Documentation

Everything you need to fine-tune, test, and ship a model on Soramai.

Soramai is a managed control plane. The docs cover dataset preparation, fine-tuning, deployment, billing, and security.

Quickstart

From sign-up to a deployed adapter in five steps.

  1. 01

    Create an account

    Sign up with email or Google. New accounts get a one-time trial credit.

  2. 02

    Top up credits

    Add a credit pack from the dashboard. $5 unlocks a small end-to-end fine-tuning run.

  3. 03

    Upload a dataset

    Drop a JSONL file (text) or a ZIP of image and caption pairs (image). Soramai validates before queueing.

  4. 04

    Start a fine-tuning run

    Pick a base model, take the defaults, and start. The dashboard shows the cost estimate before you confirm.

  5. 05

    Deploy the adapter

    When the run finishes, promote the adapter to an autoscaling endpoint with a single click.

Concepts

The vocabulary Soramai uses across the dashboard, CLI, and API.

Fine-tuning job

A single fine-tuning run that takes a dataset plus base model and produces a LoRA adapter.

LoRA adapter

A small set of weight deltas fine-tuned on top of a frozen base model. Soramai stores adapters, not full checkpoints.

Inference endpoint

An autoscaling HTTPS endpoint that loads a base model plus one or more adapters and serves completions or images.

Credit

Soramai's usage-based billing unit. Credits are consumed by fine-tuning time and inference time. 100 credits = $1.

Dataset

An uploaded archive validated by Soramai. Text datasets are JSONL. Image datasets are ZIP archives of image and caption pairs.

Account setup

  • Sign in. Email + password or Google. Sign up or sign in.
  • Credits. Top up from the dashboard. Credits never expire while the account is active.
  • API keys. Create and rotate from the account page. Keys are shown once at creation.
  • Billing. Receipts and invoices are emailed and downloadable from the dashboard.

Frequently asked

The most common questions about fine-tuning, models, and billing.
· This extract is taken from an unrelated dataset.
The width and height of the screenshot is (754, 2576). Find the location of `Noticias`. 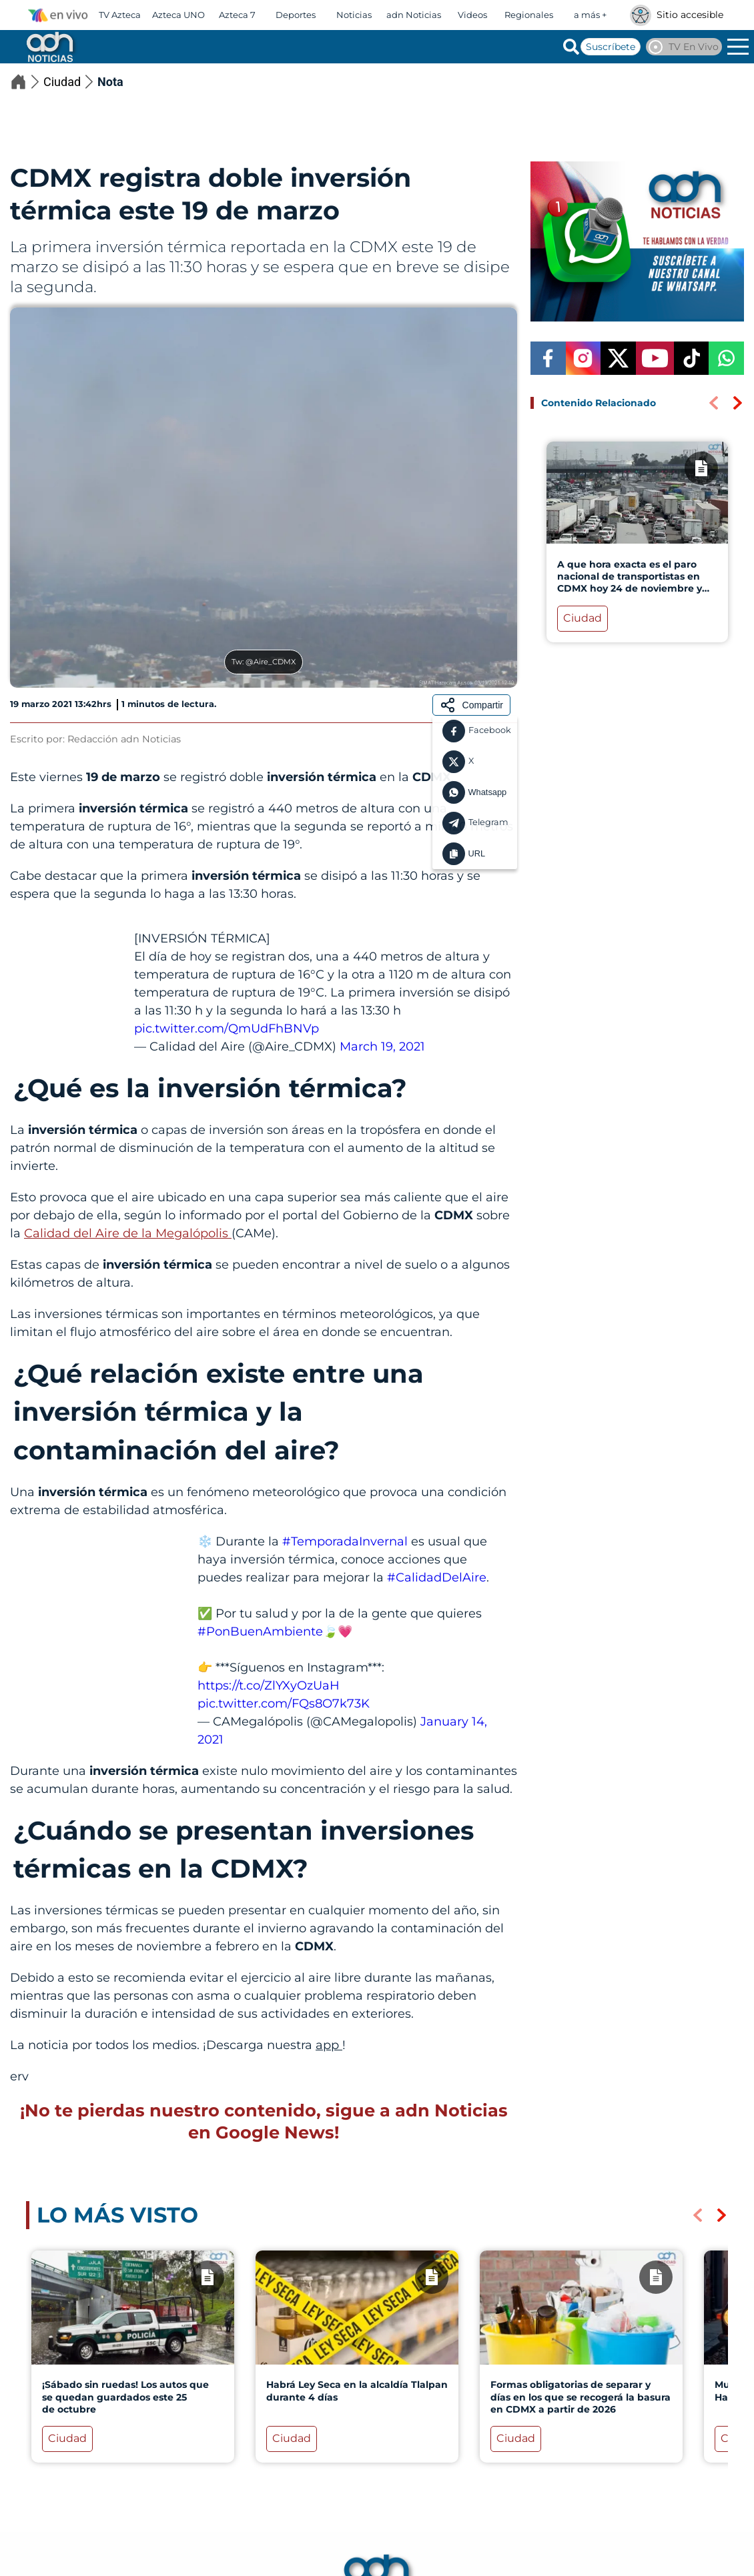

Noticias is located at coordinates (354, 14).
Which base models does Soramai support?

For text: Qwen 2.5 (7B/14B/32B), Llama 3.1 (8B/70B), Mistral 7B, Gemma 2 (9B/27B), Phi 3. Any Hugging Face causal LM compatible with PEFT LoRA also works. For images: FLUX.1 dev and schnell, Stable Diffusion XL, SDXL Turbo.
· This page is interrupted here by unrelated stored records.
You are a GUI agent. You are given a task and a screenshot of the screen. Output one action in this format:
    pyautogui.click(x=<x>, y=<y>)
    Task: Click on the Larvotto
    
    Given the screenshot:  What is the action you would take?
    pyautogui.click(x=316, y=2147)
How long does a typical fine-tuning run take?

A 500-step text LoRA on a 7B model typically finishes in 4 to 7 minutes on an A100. A 1,500-step image LoRA on SDXL typically finishes in 10 to 20 minutes. The dashboard shows a live estimate.
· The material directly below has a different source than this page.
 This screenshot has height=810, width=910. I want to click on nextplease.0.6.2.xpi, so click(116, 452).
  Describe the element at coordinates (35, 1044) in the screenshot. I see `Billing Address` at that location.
Can I export the fine-tuned adapter?

Yes. Adapter files are stored in your account and can be downloaded as a single archive. Soramai never locks you into the hosted endpoint.

Is Soramai compatible with OpenAI client libraries?

Deployed text endpoints expose a chat-completions-style API that works with most OpenAI-compatible clients. See the Deploy API page for the exact schema.

Where is data stored?

Datasets and artifacts are stored encrypted at rest in US regions by default. Multi-region storage is available on enterprise plans.